Talk:Submissions/Mining Wikipedia public data
List of recurrent issues encountered by WP researchers - Wikimania 2010 workshop
What kinds of problems do you have when you research? Answer below.
How do I make the dump into something I can use? Dumps are very big. Can I get slices? Can I get a corpus or random sample of pages?
How do I systematically look at some particular segment of data - mentions of a single keyword, only talk pages for policies, etc. (Want full-text, deep search through histories)
- Reconstruct history of Talk pages - diffs are noisy
- Same with templates - what did a page look like at a particular moment in time - templates mean that the "history" isn't really the history as of a date in time
- Lose history of archived Talk pages (LiquidThreads may help)
It's unclear what counts as a useful result...
What statistical methods make sense given the structure of this data? How do I sample data? What samples make sense?
How do you download the current content of pages in Wikipedia?
- A: database dumps, http://download.wikimedia.org , most recent complete dump of enwiki is at http://download.wikimedia.org/enwiki/20100130/ , need to understand things about the data
- But there are many difficulties in processing, they are huge, there is no analytic software, there are time lags (months old by time finished in some cases)
- Many aren't programmers - GUI would be useful
- http://enwp.org/Special:Export allows you export up to 1000 pages in XML, can specify all pages in a category (wow! I needed to know that!)
Redirects are now tagged in the public data dumps.
Cannot access certain tables because of privacy issues. Deleted revisions and pages, access logs.
How can we share the data analysis that we're doing - shared corpus, data archiving, ...
What kind of data can I get and not get?
I want to know about deleted pages (to study first mover advantage in article creation -- is it partly selection at creation time?) - currently no way to do this (also means you can't know the history for a deleted page)
- can have a bot that monitors recent changes and grabs the text of every page when it is put on AfD, etc, but this is costly and makes a LOT of requests to the API (also doesn't work for historical info -- but good idea for a current study, thanks!)
What tools/best practices can we share/should we know about?

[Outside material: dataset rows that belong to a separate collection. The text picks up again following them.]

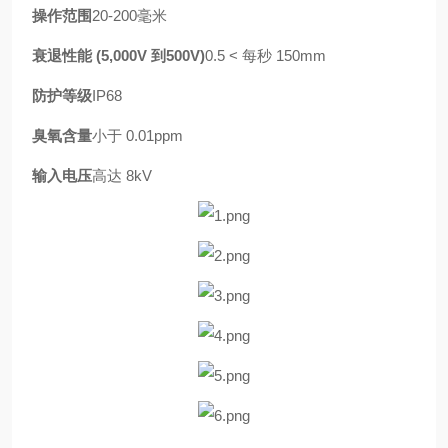
操作范围
20-200毫米
衰退性能 (5,000V 到500V)
0.5 < 每秒 150mm
防护等级
IP68
臭氧含量
小于 0.01ppm
输入电压
高达 8kV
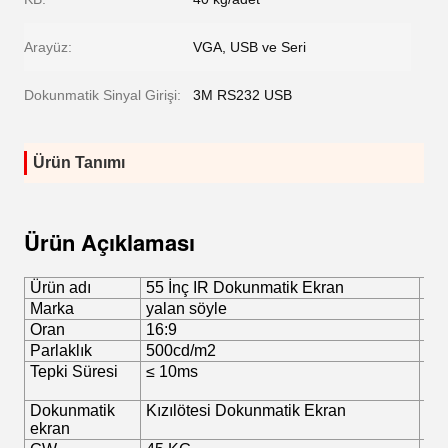
Arayüz:
VGA, USB ve Seri
Dokunmatik Sinyal Girişi:
3M RS232 USB
Ürün Tanımı
Ürün Açıklaması
Ürün adı
55 İnç IR Dokunmatik Ekran
stil
Marka
yalan söyle
Re
Oran
16:9
Çö
Parlaklık
500cd/m2
Kon
Tepki Süresi
≤ 10ms
LED
Dokunmatik
Kızılötesi Dokunmatik Ekran
Bir
ekran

Tools for analytizing particular articles
- http://toolserver.org/~daniel/WikiSense/Contributors.php - number of contributors
- http://toolserver.org/~mzmcbride/watcher/ - number of people who are watching a page
- http://stats.grok.se/en/201007/ - most viewed pages, largest # of editors in a month, viewed page statistics
- http://wikidashboard.parc.com visualization in place
Bots and code
- http://meta.wikimedia.org/wiki/Pywikipediabot pywikipediabot - queries the Wikipedia API
- http://toolserver.org/~daniel/ Talk to Daniel about Toolserver accounts
Tools for dealing with particular dumps
- http://en.wikipedia.org/wiki/Wikipedia:Database_download - Information on downloading the database
What are these good for? (classify me)
- http://meta.wikimedia.org/wiki/WikiXRay quantitative analysis tool (from Felipe Ortega et al)

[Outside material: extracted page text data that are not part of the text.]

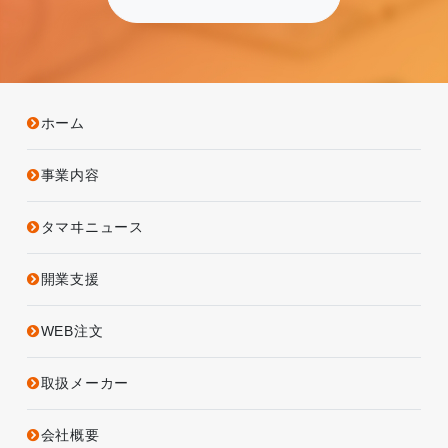
ホーム
事業内容
タマヰニュース
開業支援
WEB注文
取扱メーカー
会社概要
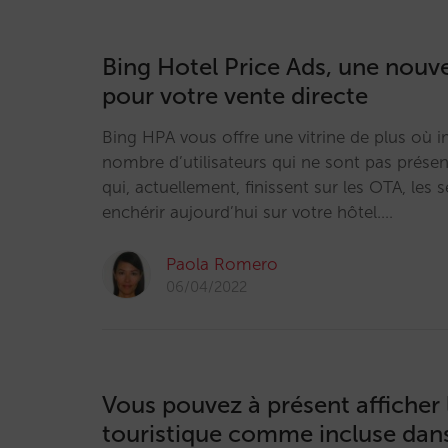
Bing Hotel Price Ads, une nouvel
pour votre vente directe
Bing HPA vous offre une vitrine de plus où 
nombre d’utilisateurs qui ne sont pas prése
qui, actuellement, finissent sur les OTA, les 
enchérir aujourd’hui sur votre hôtel.…
Paola Romero
06/04/2022
Vous pouvez à présent afficher 
touristique comme incluse dans 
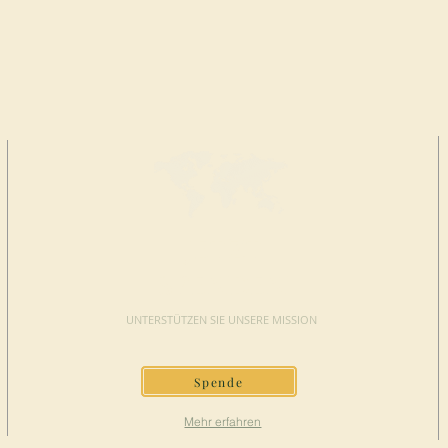
JETZT
SPENDEN
UNTERSTÜTZEN SIE UNSERE MISSION
Spende
Mehr erfahren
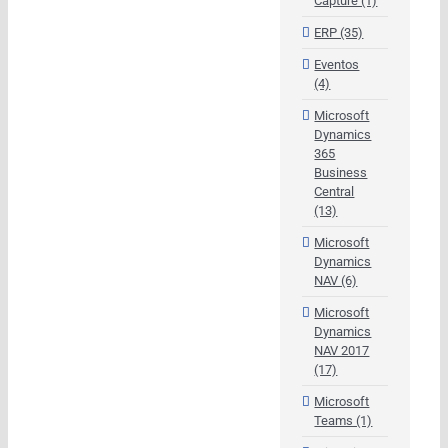
Capture (1)
ERP (35)
Eventos
(4)
Microsoft
Dynamics
365
Business
Central
(13)
Microsoft
Dynamics
NAV (6)
Microsoft
Dynamics
NAV 2017
(17)
Microsoft
Teams (1)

- http://meta.wikimedia.org/wiki/User:Micke/WikiFind search tool for database dumps
- http://www.cs.technion.ac.il/~gabr/resources/code/wikiprep/ - preprocessor for XML dumps, "eliminates some information and adds other useful information"
- http://www.mediawiki.org/wiki/Alternative_parsers - List of parsers
- http://static.wikipedia.org/ - Static HTML dumps
- 1: Be(a)ware of special pages
Redirects are now tagged (but this is new)
- 2 Hardware:
Try to parallelize Buy memory before hard drives - decompress on the fly RAID 10 in Linux can often work well (average studies)
- 3 Database
Standard config of database will not work efficiently - the average user of mysql needs transaction control, concurrent read/write among many users, etc.
- 4 Code
Release your code - and use good coding practices (documentation, version releases, svn)
- 5 Use the right "spell"
Use http://meta.wikimedia.org/wiki/Pywikipediabot library for python, it's awesome. It queries the API, makes data collection a lot easier. Was originally done for bots. 20x better performance than any other solution. Doesn't work with dump files, directly queries the live database. Doesn't do much for analysis though, but returns structured data that can be fed into your own database.
- 6 Avoid reinventing the wheel
- 7 Automate everything!
Reproducibility! Humans make many, many mistakes. This is why we don't have graphical tools (BUT IMO Graphical interfaces can help you refine the procedure and understand what you can do!)
- 8 Always expect the worst
Average case isn't going to work - data is too large - standard algorithms take a long time Specific cases, caveats Don't underestimate the amount of time it will take
- 9 Not many graphical interfaces
Difficult to automate, hard to display real-time results
Literature reviews/summarizing what's been done - see the many bibliographies - Want to help integrate? Summarize articles?